Already, its light flares, its rings humming to life…
“No!” A scream rips from my throat. “You can’t…
” Panic scrambles my thoughts, but my mouth keeps moving, keeps making words.
“You can’t come in here. If you die, then so will your Shadow.
He won’t be able to save me. You’ll both be gone, and these things will do whatever they want to me. They’ll kill me.”
That hits him right in the chest. He flinches back, the light of his gyre dimming. “Fuck,” he bites out. “Fuck.”
He sweeps a hand over his face, his shoulders heaving. But, for all that terror still chews apart my insides, the sick feeling in my belly uncurls a little.
At least Amriel won’t sacrifice himself right in front of me.

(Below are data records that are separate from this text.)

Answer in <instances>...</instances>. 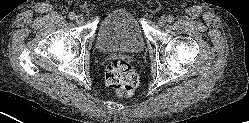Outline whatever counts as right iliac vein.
<instances>
[{"instance_id": "1", "label": "right iliac vein", "mask_w": 249, "mask_h": 123, "mask_svg": "<svg viewBox=\"0 0 249 123\" xmlns=\"http://www.w3.org/2000/svg\"><path fill=\"white\" fill-rule=\"evenodd\" d=\"M75 20H76V22H77L78 24H81V23H83L84 18H83L82 15H78V16H76Z\"/></svg>"}]
</instances>
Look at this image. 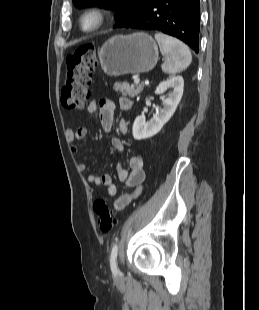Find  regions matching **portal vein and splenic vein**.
<instances>
[{
  "mask_svg": "<svg viewBox=\"0 0 259 310\" xmlns=\"http://www.w3.org/2000/svg\"><path fill=\"white\" fill-rule=\"evenodd\" d=\"M139 82H140V79H139V78H135V79H134V83H135V84H138Z\"/></svg>",
  "mask_w": 259,
  "mask_h": 310,
  "instance_id": "18ae733b",
  "label": "portal vein and splenic vein"
}]
</instances>
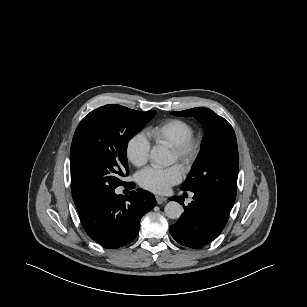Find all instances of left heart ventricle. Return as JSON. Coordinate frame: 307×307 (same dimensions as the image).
Wrapping results in <instances>:
<instances>
[{
  "mask_svg": "<svg viewBox=\"0 0 307 307\" xmlns=\"http://www.w3.org/2000/svg\"><path fill=\"white\" fill-rule=\"evenodd\" d=\"M175 161H176L175 155L172 153V162H175Z\"/></svg>",
  "mask_w": 307,
  "mask_h": 307,
  "instance_id": "left-heart-ventricle-1",
  "label": "left heart ventricle"
}]
</instances>
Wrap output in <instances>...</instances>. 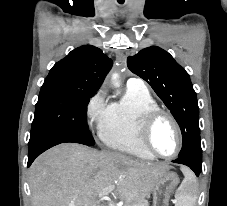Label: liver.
Returning <instances> with one entry per match:
<instances>
[{
    "instance_id": "1",
    "label": "liver",
    "mask_w": 227,
    "mask_h": 206,
    "mask_svg": "<svg viewBox=\"0 0 227 206\" xmlns=\"http://www.w3.org/2000/svg\"><path fill=\"white\" fill-rule=\"evenodd\" d=\"M169 169L163 163L134 160L117 152L60 144L40 155L30 167L32 206H96L98 197L113 191L130 204L148 196ZM111 186L112 191L100 195Z\"/></svg>"
}]
</instances>
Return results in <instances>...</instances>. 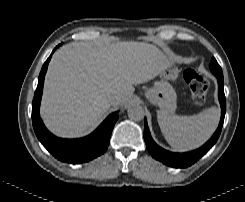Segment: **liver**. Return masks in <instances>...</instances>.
Returning <instances> with one entry per match:
<instances>
[{
  "label": "liver",
  "mask_w": 245,
  "mask_h": 202,
  "mask_svg": "<svg viewBox=\"0 0 245 202\" xmlns=\"http://www.w3.org/2000/svg\"><path fill=\"white\" fill-rule=\"evenodd\" d=\"M172 65L156 46L135 41L72 43L55 52L45 78L41 117L55 135L80 137L110 108L127 102L134 86Z\"/></svg>",
  "instance_id": "liver-1"
}]
</instances>
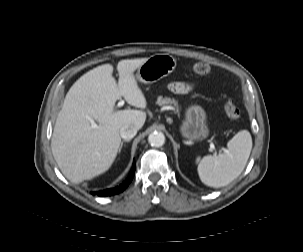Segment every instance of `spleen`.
<instances>
[{
    "label": "spleen",
    "instance_id": "spleen-1",
    "mask_svg": "<svg viewBox=\"0 0 303 252\" xmlns=\"http://www.w3.org/2000/svg\"><path fill=\"white\" fill-rule=\"evenodd\" d=\"M227 147L224 153L217 156L196 158L198 175L205 185L215 188L226 186L241 174L252 150L249 131H239Z\"/></svg>",
    "mask_w": 303,
    "mask_h": 252
}]
</instances>
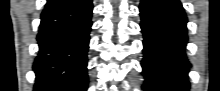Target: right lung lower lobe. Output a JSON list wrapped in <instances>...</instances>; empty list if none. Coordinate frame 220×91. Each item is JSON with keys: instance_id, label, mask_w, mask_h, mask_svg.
<instances>
[{"instance_id": "right-lung-lower-lobe-1", "label": "right lung lower lobe", "mask_w": 220, "mask_h": 91, "mask_svg": "<svg viewBox=\"0 0 220 91\" xmlns=\"http://www.w3.org/2000/svg\"><path fill=\"white\" fill-rule=\"evenodd\" d=\"M91 0H48L41 14L34 90L86 91Z\"/></svg>"}]
</instances>
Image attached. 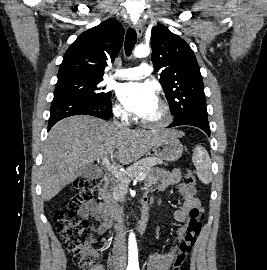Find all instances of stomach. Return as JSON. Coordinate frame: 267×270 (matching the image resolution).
Returning a JSON list of instances; mask_svg holds the SVG:
<instances>
[{"label":"stomach","mask_w":267,"mask_h":270,"mask_svg":"<svg viewBox=\"0 0 267 270\" xmlns=\"http://www.w3.org/2000/svg\"><path fill=\"white\" fill-rule=\"evenodd\" d=\"M153 151L161 160L176 161L183 153V145L176 136H167L154 147Z\"/></svg>","instance_id":"obj_1"}]
</instances>
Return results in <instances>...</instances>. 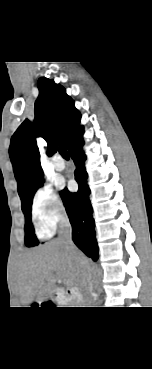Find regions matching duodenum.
Wrapping results in <instances>:
<instances>
[{
	"mask_svg": "<svg viewBox=\"0 0 152 369\" xmlns=\"http://www.w3.org/2000/svg\"><path fill=\"white\" fill-rule=\"evenodd\" d=\"M55 297L57 300L65 299L67 301H72V300L78 301L82 299L81 293L75 288L69 289L65 292H57Z\"/></svg>",
	"mask_w": 152,
	"mask_h": 369,
	"instance_id": "obj_1",
	"label": "duodenum"
}]
</instances>
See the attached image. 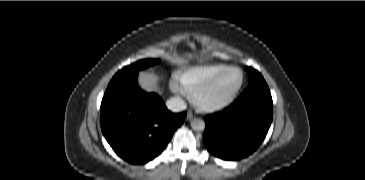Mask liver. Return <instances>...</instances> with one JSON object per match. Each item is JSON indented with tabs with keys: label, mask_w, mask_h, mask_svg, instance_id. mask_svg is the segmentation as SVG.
Wrapping results in <instances>:
<instances>
[{
	"label": "liver",
	"mask_w": 365,
	"mask_h": 180,
	"mask_svg": "<svg viewBox=\"0 0 365 180\" xmlns=\"http://www.w3.org/2000/svg\"><path fill=\"white\" fill-rule=\"evenodd\" d=\"M193 57L194 55L189 53V54H184L182 57H178L173 61L178 62L182 59H192ZM157 81L158 77L152 73H147V72L139 73V84L142 89L148 92L154 91L160 93Z\"/></svg>",
	"instance_id": "1"
}]
</instances>
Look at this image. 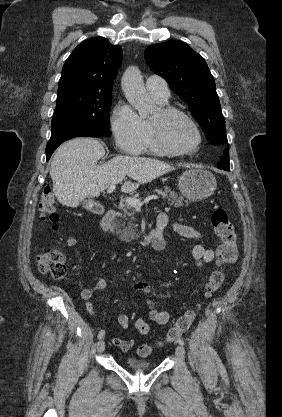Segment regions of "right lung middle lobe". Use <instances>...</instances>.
I'll use <instances>...</instances> for the list:
<instances>
[{
	"instance_id": "1",
	"label": "right lung middle lobe",
	"mask_w": 282,
	"mask_h": 417,
	"mask_svg": "<svg viewBox=\"0 0 282 417\" xmlns=\"http://www.w3.org/2000/svg\"><path fill=\"white\" fill-rule=\"evenodd\" d=\"M111 101V92L85 90L58 93L51 134L83 128L110 137Z\"/></svg>"
}]
</instances>
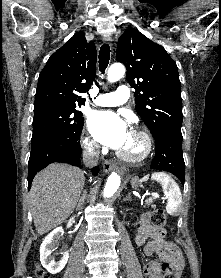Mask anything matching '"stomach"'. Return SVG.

He gasps his way through a few more breaths. Then something…happens. His shoulders lower, his hand falling from his face. Something steals over him, a deadly sort of calm.
“It’s going to be all right,” he says, his voice steadying. “I’m going to make it all right.”
I stare. And suddenly understand, with vivid clarity, why we lost the war. How the fae managed to kill so very many of us.
Because I’m no longer looking at my panicked mate. I’m looking at a commander right now. A king.
One who’s clearly done this before. Or something like it, at least.
“I want you to listen, all right?” His tone doesn’t waver from that reassuring frequency. “Tell me what you hear. Right now.”
I suck in a breath, my ears straining. My captors shout over one another while birds settle in for the night, but nothing else breaks the stillness. “The trolls,” I croak. “Birds.”
“Anything else?”
“No, that’s it. What am I listening for?”
“Just wait.” His tone remains even. “We’ll try another door. Give us a second.”
I stare into his eyes. His beautiful, soulful, steadying eyes. Why did I ever think they looked dead? They don’t. They burn like stars, ones I can steer by. And somehow, that’s not just Amriel looking back at me right now, but both of them.